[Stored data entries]
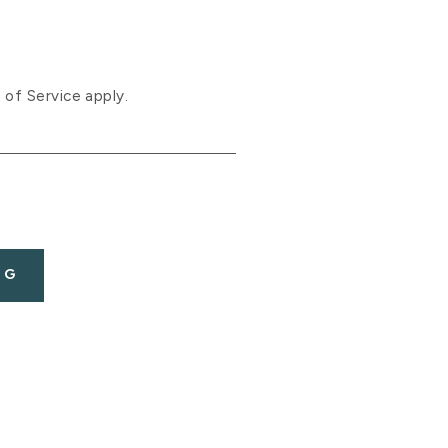
 of Service
apply.
OG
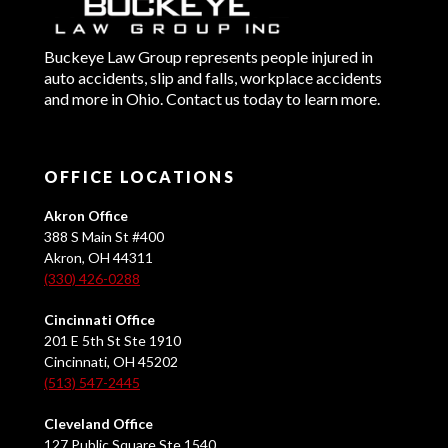
Buckeye Law Group represents people injured in
auto accidents, slip and falls, workplace accidents
and more in Ohio. Contact us today to learn more.
OFFICE LOCATIONS
Akron Office
388 S Main St #400
Akron, OH 44311
(330) 426-0288
Cincinnati Office
201 E 5th St Ste 1910
Cincinnati, OH 45202
(513) 547-2445
Cleveland Office
127 Public Square Ste 1540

* **How to complete this task**
Retype word for word the line above with "Buckeye Law Group" and all lines after it, nothing else.

* **Output for this exercise**
Buckeye Law Group represents people injured in
auto accidents, slip and falls, workplace accidents
and more in Ohio. Contact us today to learn more.
OFFICE LOCATIONS
Akron Office
388 S Main St #400
Akron, OH 44311
(330) 426-0288
Cincinnati Office
201 E 5th St Ste 1910
Cincinnati, OH 45202
(513) 547-2445
Cleveland Office
127 Public Square Ste 1540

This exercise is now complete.